I don't know about you, but last night I was hanging out at a ukulele jam. Yeah, I took Jack down to the local fiddle and guitar shop, where a group of ten or so ukeleleists were putting their own particular spin on "Sewanee River," "You Take the High Road, I'll Take the Low Road," and that great old Elvis Costello tune, "(What's so Funny 'Bout) Peace, Love and Understanding." Would you believe me if I said it was incredibly cool?
Ukulele jams definitely fit under the category of "Homemade Good Times." If I sometimes long for days when folks sat on their porches and chatted and played guitars and fiddles (and, maybe, just maybe, the odd ukulele), it's because there is something about making your own fun that's awfully, well, fun. And there are no commercials to sit through, nothing to make you cover the kids' eyes.
Do-it-yourself entertainment: the wave of the future?
Second fiddle lesson yesterday. Why is it that at home I don't screech or squawk at all, but as soon as I sit down in front of my teacher, it's like my fiddle has turned into an outraged chicken?
Saturday I took Will to a birthday party at another one of those birthday party warehouses, the kind with giant inflatables and kiddie slot machines.
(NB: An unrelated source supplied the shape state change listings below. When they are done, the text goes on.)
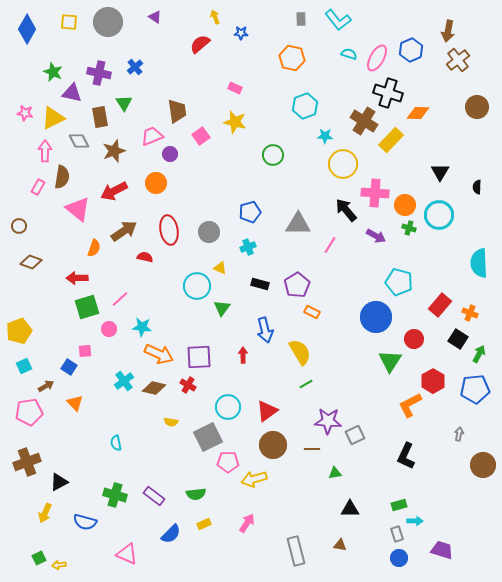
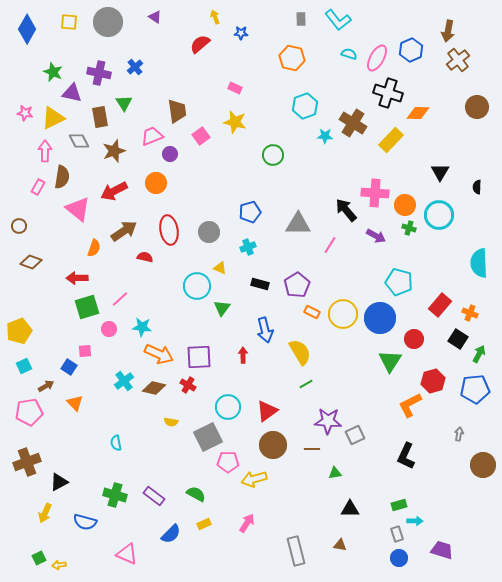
brown cross at (364, 121): moved 11 px left, 2 px down
yellow circle at (343, 164): moved 150 px down
blue circle at (376, 317): moved 4 px right, 1 px down
red hexagon at (433, 381): rotated 15 degrees clockwise
green semicircle at (196, 494): rotated 144 degrees counterclockwise
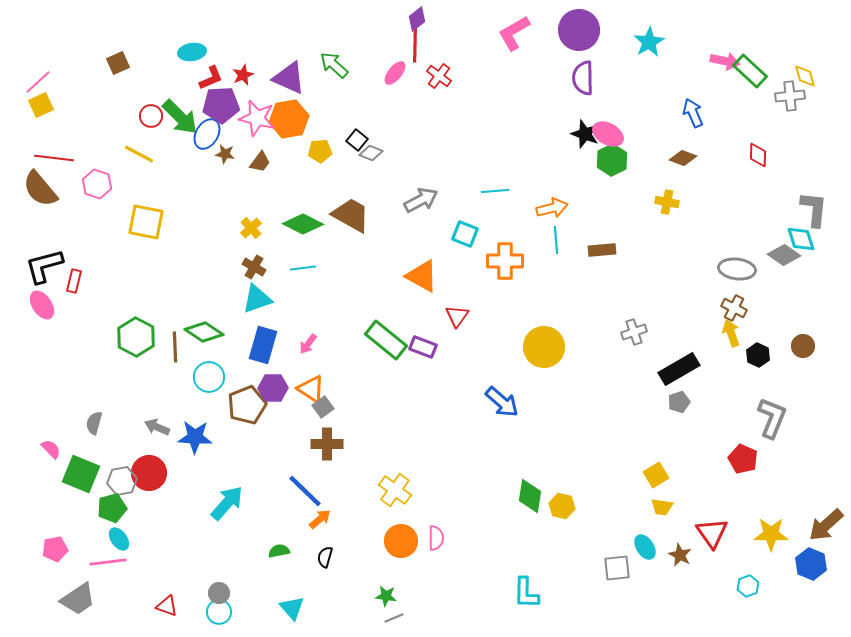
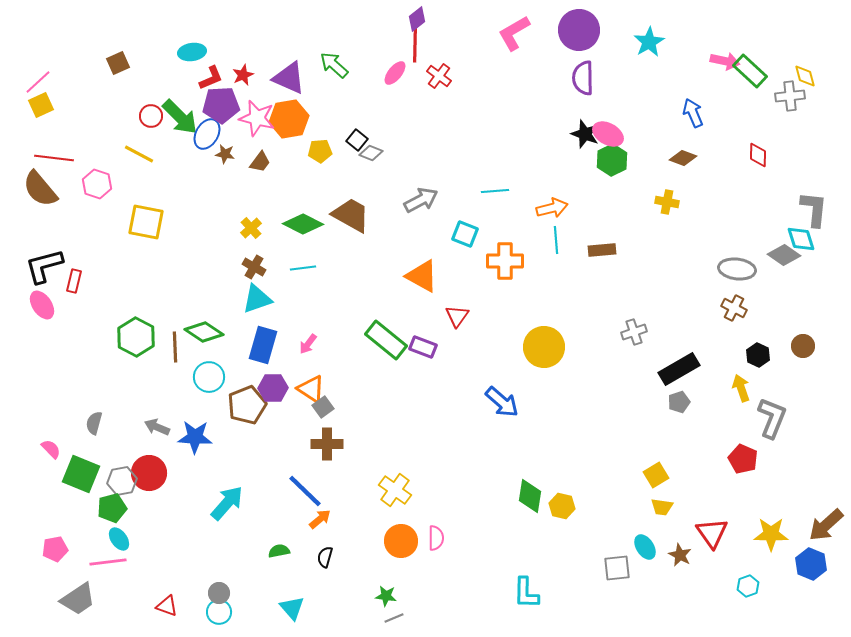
yellow arrow at (731, 333): moved 10 px right, 55 px down
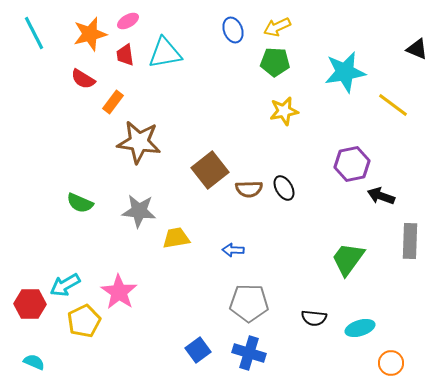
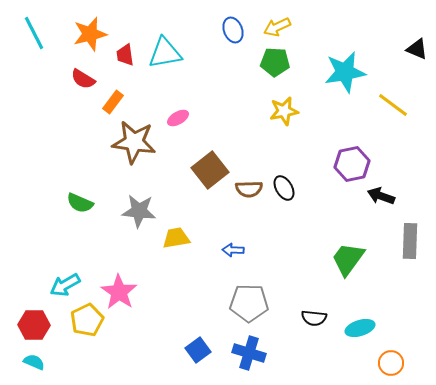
pink ellipse: moved 50 px right, 97 px down
brown star: moved 5 px left
red hexagon: moved 4 px right, 21 px down
yellow pentagon: moved 3 px right, 1 px up
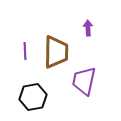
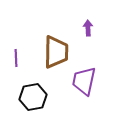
purple line: moved 9 px left, 7 px down
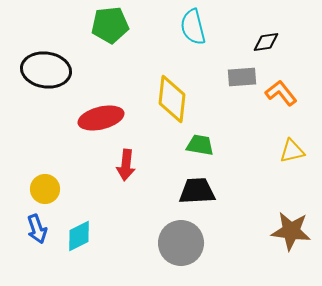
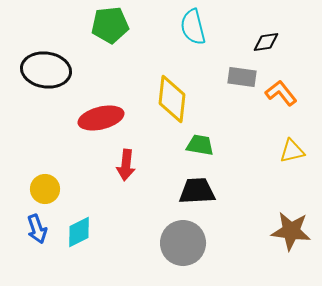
gray rectangle: rotated 12 degrees clockwise
cyan diamond: moved 4 px up
gray circle: moved 2 px right
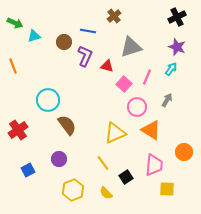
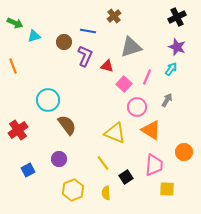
yellow triangle: rotated 45 degrees clockwise
yellow semicircle: rotated 40 degrees clockwise
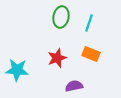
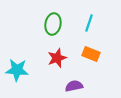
green ellipse: moved 8 px left, 7 px down
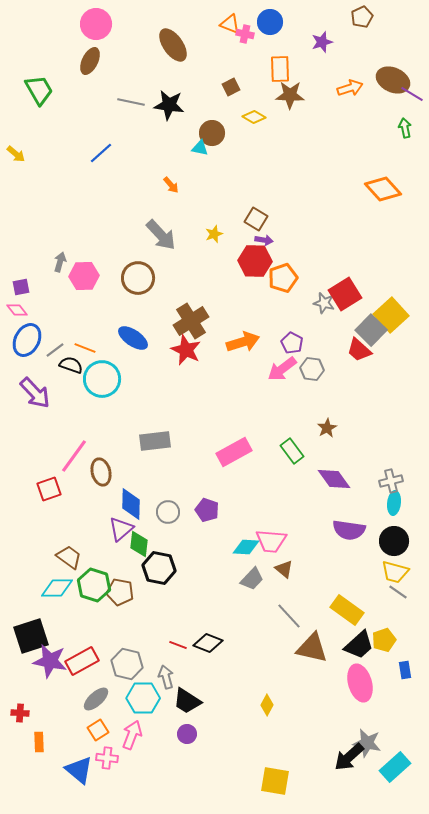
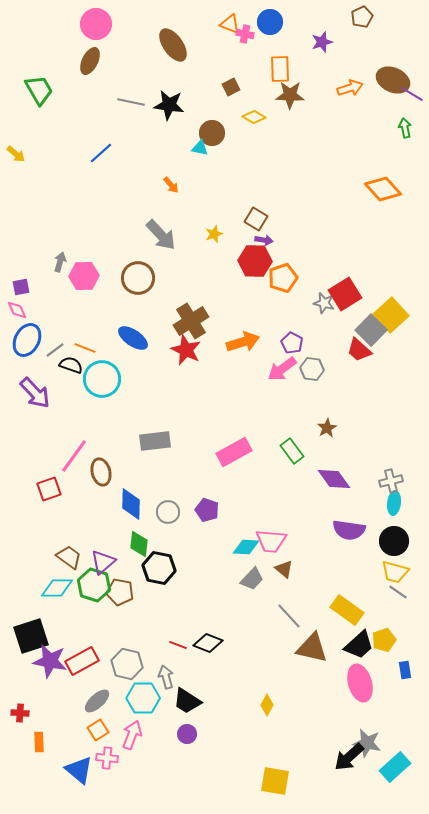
pink diamond at (17, 310): rotated 15 degrees clockwise
purple triangle at (121, 529): moved 18 px left, 33 px down
gray ellipse at (96, 699): moved 1 px right, 2 px down
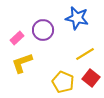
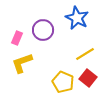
blue star: rotated 15 degrees clockwise
pink rectangle: rotated 24 degrees counterclockwise
red square: moved 3 px left
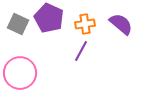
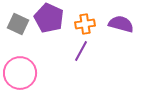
purple semicircle: rotated 25 degrees counterclockwise
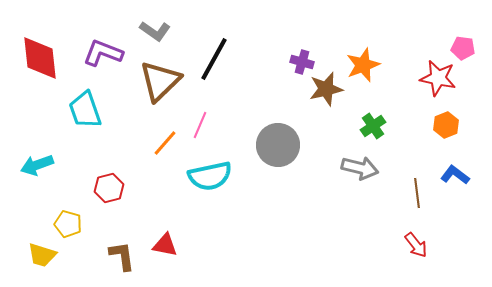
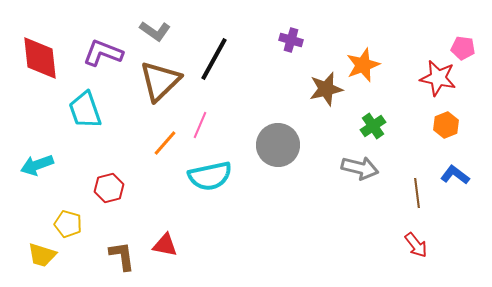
purple cross: moved 11 px left, 22 px up
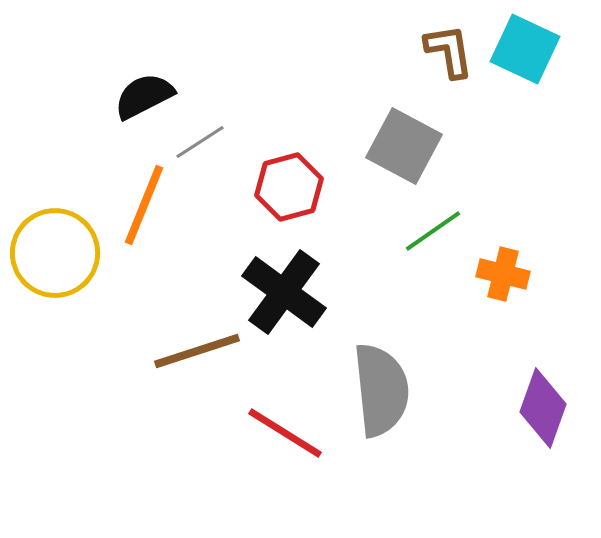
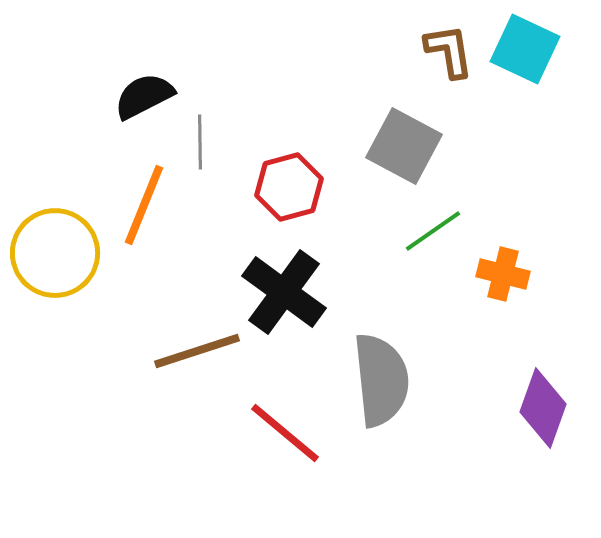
gray line: rotated 58 degrees counterclockwise
gray semicircle: moved 10 px up
red line: rotated 8 degrees clockwise
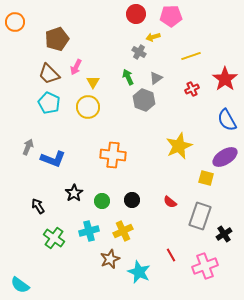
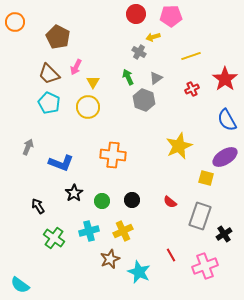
brown pentagon: moved 1 px right, 2 px up; rotated 25 degrees counterclockwise
blue L-shape: moved 8 px right, 4 px down
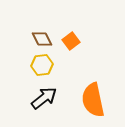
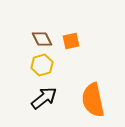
orange square: rotated 24 degrees clockwise
yellow hexagon: rotated 10 degrees counterclockwise
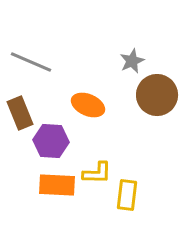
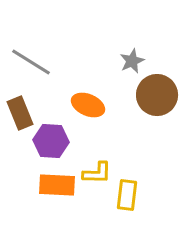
gray line: rotated 9 degrees clockwise
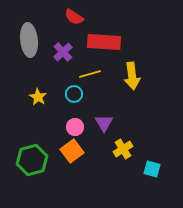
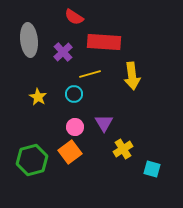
orange square: moved 2 px left, 1 px down
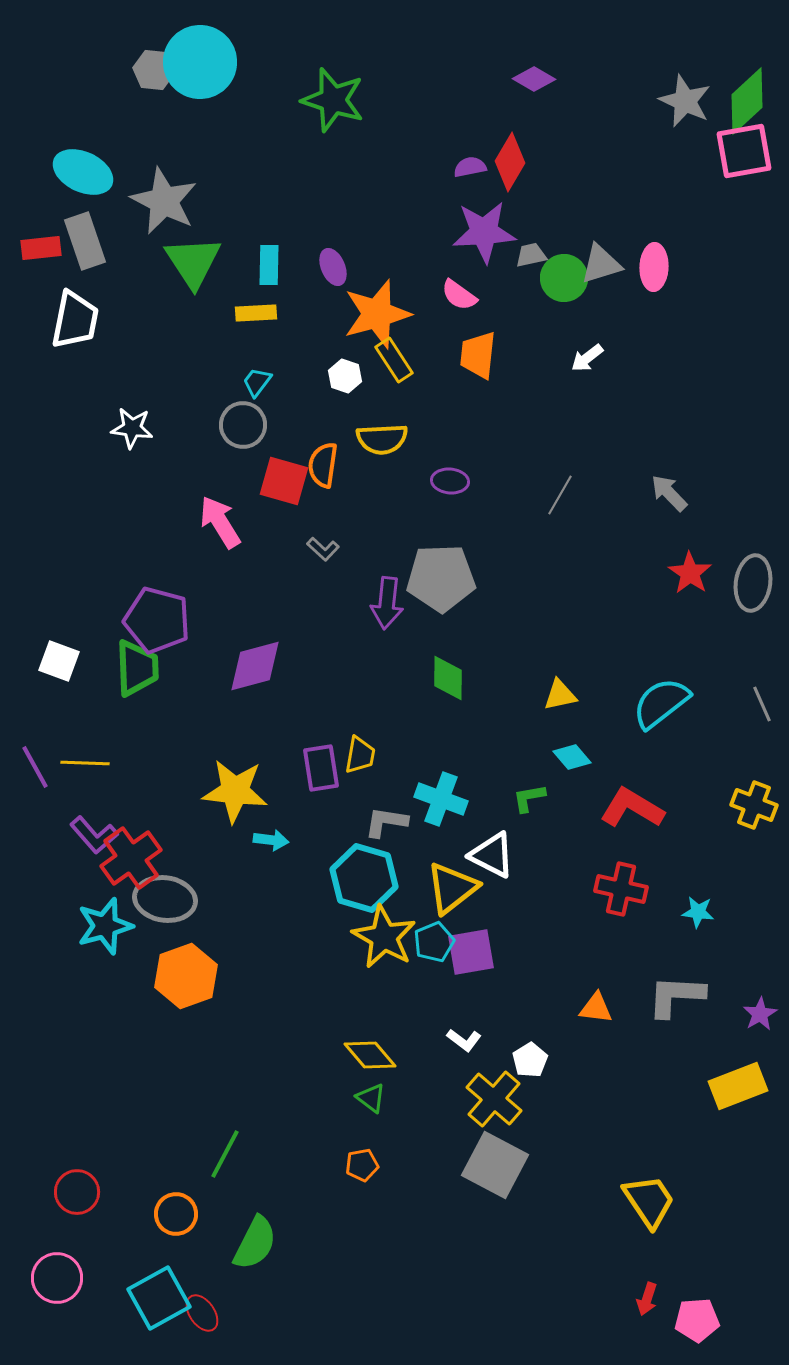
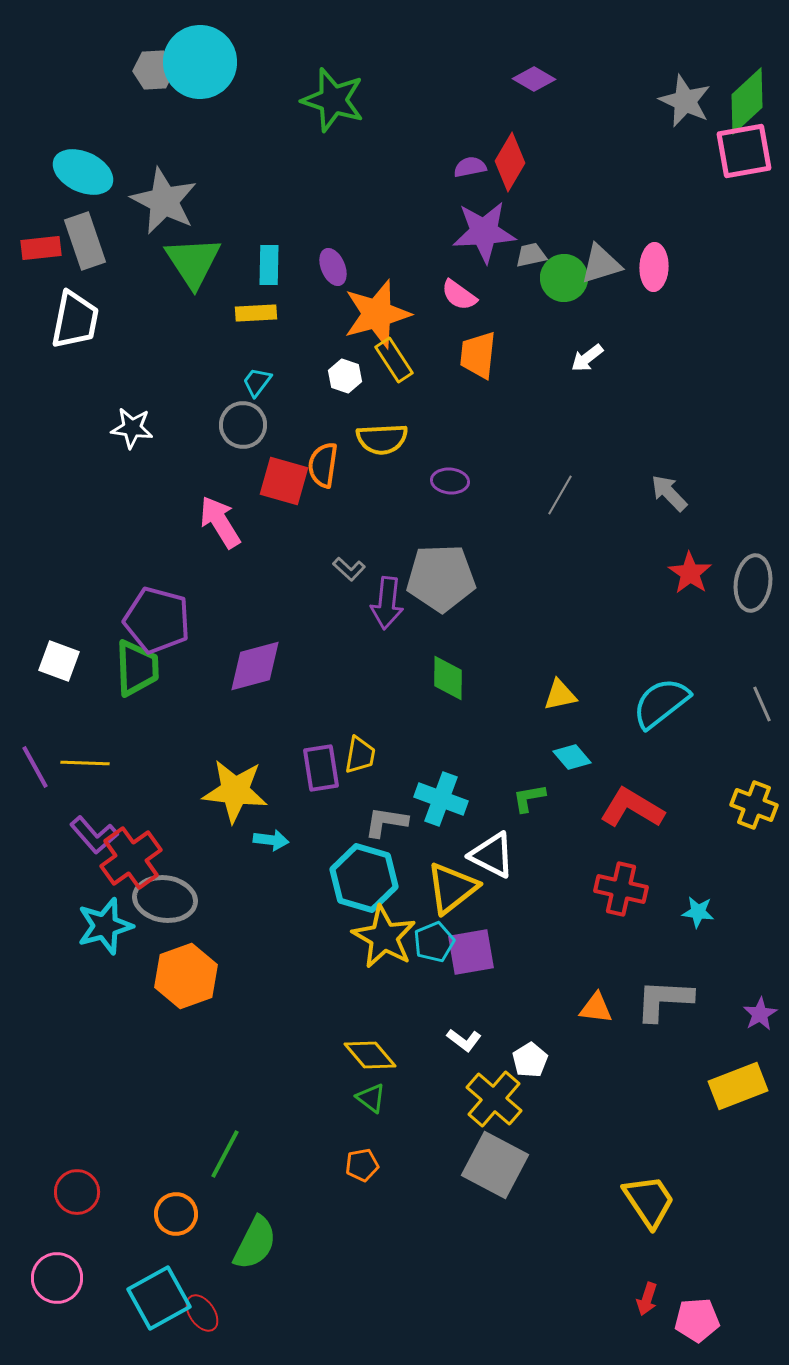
gray hexagon at (154, 70): rotated 9 degrees counterclockwise
gray L-shape at (323, 549): moved 26 px right, 20 px down
gray L-shape at (676, 996): moved 12 px left, 4 px down
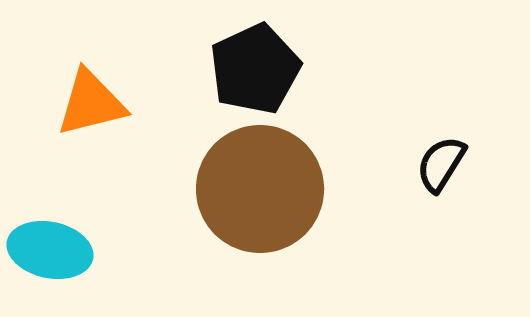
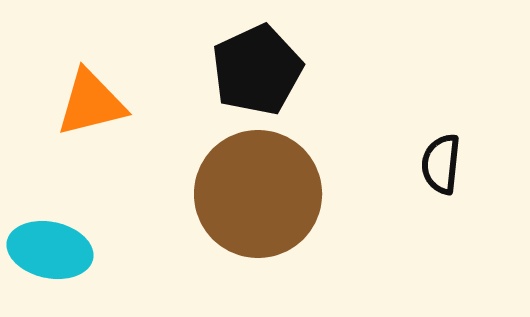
black pentagon: moved 2 px right, 1 px down
black semicircle: rotated 26 degrees counterclockwise
brown circle: moved 2 px left, 5 px down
When it was time for cake and ice cream, we were led into a small room where a college student dressed like a basketball ref served the kids pizza. If I could have discretely slipped this kid a tip, I would have. He put up with a lot of smack and smart talk (including, I'm afraid, some from Will, who has unfortunately decided that he's a comedian), all with good cheer.
It reminded me of the various lousy jobs I had during summer breaks, including telemarketing and camp counseling. Telemarketing was the worst; I lasted three days. As I recall, being home during the summers when you're a college student isn't much fun in general. I quit doing it after my junior year, choosing squalid, un-air conditioned apartments with a multitude of friends over having a curfew and watching the 6 o'clock news while eating dinner on TV trays, the air chilled to a perfect and constant 72 degrees.
It is way too hot for June. So why have I started knitting a cardigan for my dad? Because Christmas is coming! Will this be the summer I actually get my Christmas knitting done by September?
Um, yeah, I think we all know the answer to that.